Après 15 années passées à travailler en tant qu’architecte, Arnaud de Gramont (né en 1960) devient photographe en 2003. Frédérique Destribats explique : « Arnaud garde de sa pratique d’architecte cette attirance profonde tant pour les espaces que pour la lumière qui les façonne et les sculpte. Il a simplement changé de perspective. Il est toujours question d’espaces, de volumes, de lignes et de courbes, de matières, mais à travers l’objectif de l’appareil photographique. » Arnaud de Gramont renchérit : « Je suis fasciné par la lumière d’où ces nombreuses photos urbaines de sources de lumière électrique : de lampes, de néons, d’enseignes lumineuses, de halos ».
La lumière comme structure
C’est ainsi qu’il réalise ses premières séries de photo de nuit. Dans ses traques nocturnes, instinctivement attiré par la tranchante lumière des néons, Arnaud focalise sur une partie de l’espace et l’on voit des formes et des couleurs se détacher de fonds noirs dans une impression de flottement. « J’apprécie beaucoup le cinéma de David Lynch pour ces raisons, pour cette façon unique qu’il a de naviguer dans des endroits, des dimensions dont le regardeur n’arrive pas réellement à déterminer la nature. La photo aussi peut capter ce genre d’émotion. »
Arnaud de Gramont a réalisé plusieurs séries entre Bruxelles, Londres, Paris, New York, Seattle et Berlin, ou encore Chicago. Mais aucun indice ne permet d’identifier la ville où ont été prises ces photos dont la tendance à l’abstraction laisse libre cours à l’imaginaire de chacun.
Après des années passées à déconstruire et reconstruire les espaces qui lui étaient confiés, Arnaud de Gramont ne retient que la lumière dont les lignes et l’épanchement structurent l’image. « Quand la lumière est forcée, explique-t-il, elle crée un éblouissement qui dilue, qui efface la matière, les objets surexposés deviennent moins perceptibles, ils peuvent même devenir sales. »
Dans une confrontation silencieuse, Arnaud de Gramont met à distance le réel qu’il donne à voir comme « matériel dématérialisé » sous l’action de la lumière artificielle. Il nous amène « à remettre en question notre propre perception des espaces, des volumes, des lumières et des couleurs. Fixer l’instant ou l’espace dans l’objectif de l’appareil n’est pas le figer, mais bien lui conférer une autre échelle spatio-temporelle qui nous oblige à un autre regard », commente Frédérique Destribats. Et par ce prisme de lecture qui touche à l’essentiel, il renvoie finalement à l’intériorité de celui qui observe. Le palpable s’abandonne à l’impalpable…
Avec l’exposition « Fluorescence(s) », Ilan Engel crée une résonnance entre les œuvres d’Arnaud de Gramont et celles de l’artiste conceptuel Eric Michel qui joue lui aussi sur la frontière entre le matériel et l’immatériel. Un dialogue captivant, à retrouver sur le stand d’Ilan Engel Gallery à la foire de Slick.

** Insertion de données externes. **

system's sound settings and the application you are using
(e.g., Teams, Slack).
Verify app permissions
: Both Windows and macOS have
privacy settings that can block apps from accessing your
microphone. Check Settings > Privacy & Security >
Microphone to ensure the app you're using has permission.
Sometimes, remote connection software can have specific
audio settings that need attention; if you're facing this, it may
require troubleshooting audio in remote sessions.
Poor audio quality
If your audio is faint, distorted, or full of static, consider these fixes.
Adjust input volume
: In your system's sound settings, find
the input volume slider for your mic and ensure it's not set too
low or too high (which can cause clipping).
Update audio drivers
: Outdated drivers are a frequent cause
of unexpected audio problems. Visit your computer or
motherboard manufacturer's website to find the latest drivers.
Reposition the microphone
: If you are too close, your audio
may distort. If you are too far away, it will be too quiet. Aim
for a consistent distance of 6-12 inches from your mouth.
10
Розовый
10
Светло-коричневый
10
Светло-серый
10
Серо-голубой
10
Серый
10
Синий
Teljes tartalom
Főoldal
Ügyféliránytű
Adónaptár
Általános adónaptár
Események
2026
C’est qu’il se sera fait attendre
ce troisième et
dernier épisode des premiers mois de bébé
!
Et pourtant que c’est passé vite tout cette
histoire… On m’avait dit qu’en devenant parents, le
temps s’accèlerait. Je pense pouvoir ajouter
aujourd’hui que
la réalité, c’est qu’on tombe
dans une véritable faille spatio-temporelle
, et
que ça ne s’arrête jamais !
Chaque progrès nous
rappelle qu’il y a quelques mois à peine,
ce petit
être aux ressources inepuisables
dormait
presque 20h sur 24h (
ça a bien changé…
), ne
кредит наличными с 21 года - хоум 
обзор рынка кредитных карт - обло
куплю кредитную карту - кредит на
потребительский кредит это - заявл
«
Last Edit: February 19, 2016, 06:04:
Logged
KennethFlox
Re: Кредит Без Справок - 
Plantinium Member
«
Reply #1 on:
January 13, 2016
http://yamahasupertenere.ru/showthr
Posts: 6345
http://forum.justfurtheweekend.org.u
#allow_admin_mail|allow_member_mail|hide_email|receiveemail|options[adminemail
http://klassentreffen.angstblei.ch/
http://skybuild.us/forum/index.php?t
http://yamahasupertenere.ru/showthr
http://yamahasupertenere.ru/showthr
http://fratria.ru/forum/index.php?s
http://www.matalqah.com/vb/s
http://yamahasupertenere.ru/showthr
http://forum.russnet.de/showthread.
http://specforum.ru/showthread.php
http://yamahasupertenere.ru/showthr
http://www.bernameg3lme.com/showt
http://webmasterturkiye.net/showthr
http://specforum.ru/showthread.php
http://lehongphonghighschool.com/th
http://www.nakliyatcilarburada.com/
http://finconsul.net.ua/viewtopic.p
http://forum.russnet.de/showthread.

Ilan Engel Gallery, en quelques mots et projets
Inaugurée en 2008 dans le Marais, Ilan Engel Gallery présente une photographie contemporaine et plasticienne. Extrêmement sensible à l’école de Düsseldof mais aussi au travail de Sugimoto, Andres Serrano, Philippe Ramette ou Valérie Belin, Ilan Engel défend des artistes dont le travail est souvent conceptuel, particulièrement autour des thèmes du paysage et de l’architecture, mais aussi sensible et poétique – poésie du quotidien, des corps, de l’instant. « Ce qui m’attire en photographie, c’est entendre le silence », reconnaît Ilan Engel.

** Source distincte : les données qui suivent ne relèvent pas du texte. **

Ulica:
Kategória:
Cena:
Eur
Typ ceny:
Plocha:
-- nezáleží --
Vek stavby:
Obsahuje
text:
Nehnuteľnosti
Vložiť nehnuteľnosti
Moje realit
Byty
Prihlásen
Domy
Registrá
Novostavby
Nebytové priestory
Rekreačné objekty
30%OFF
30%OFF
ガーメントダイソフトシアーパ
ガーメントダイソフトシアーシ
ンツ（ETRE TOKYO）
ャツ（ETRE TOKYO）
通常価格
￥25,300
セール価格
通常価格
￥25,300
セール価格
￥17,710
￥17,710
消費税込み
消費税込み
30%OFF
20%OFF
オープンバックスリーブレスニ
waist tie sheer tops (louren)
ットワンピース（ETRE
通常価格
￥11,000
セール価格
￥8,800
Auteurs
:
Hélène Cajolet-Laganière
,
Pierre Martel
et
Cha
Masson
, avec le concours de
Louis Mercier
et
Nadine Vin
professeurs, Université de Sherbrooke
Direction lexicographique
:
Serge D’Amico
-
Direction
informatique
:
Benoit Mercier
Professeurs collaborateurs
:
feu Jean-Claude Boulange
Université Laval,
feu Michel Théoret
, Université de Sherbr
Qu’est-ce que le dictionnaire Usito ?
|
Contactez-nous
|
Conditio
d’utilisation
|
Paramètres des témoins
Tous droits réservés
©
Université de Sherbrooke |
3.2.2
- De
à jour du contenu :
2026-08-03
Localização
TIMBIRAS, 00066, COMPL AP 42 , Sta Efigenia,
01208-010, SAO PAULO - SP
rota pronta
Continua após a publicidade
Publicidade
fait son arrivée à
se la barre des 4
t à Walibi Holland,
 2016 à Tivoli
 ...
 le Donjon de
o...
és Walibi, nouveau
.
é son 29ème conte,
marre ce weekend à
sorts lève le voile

► Du 10 au 13 novembre 2011, Ilan Engel Gallery participe au salon Paris Photo. Il compose à cette occasion un accrochage (n°A11) autour de la thématique des « Forêts contemporaines », entre force et fragilité, lumières et ombres. Ilan Engel présente ainsi les énigmatiques lisières de forêts photographiées par l’artiste roumain MihaI Mangiulea, ou encore les bois hantés de Tolstoï, captés par Stephan Crasneanscki. On retrouve également le travail sensible d’Arnaud de Gramont, parti explorer les forêts australiennes en quête d’essentiel.
► Simultanément à Paris Photo, Ilan Engel présentera dans sa galerie un solo-show consacré au photographe japonais Rinko Kawauchi, en collaboration avec la galerie Priska Pasquer, située à Cologne.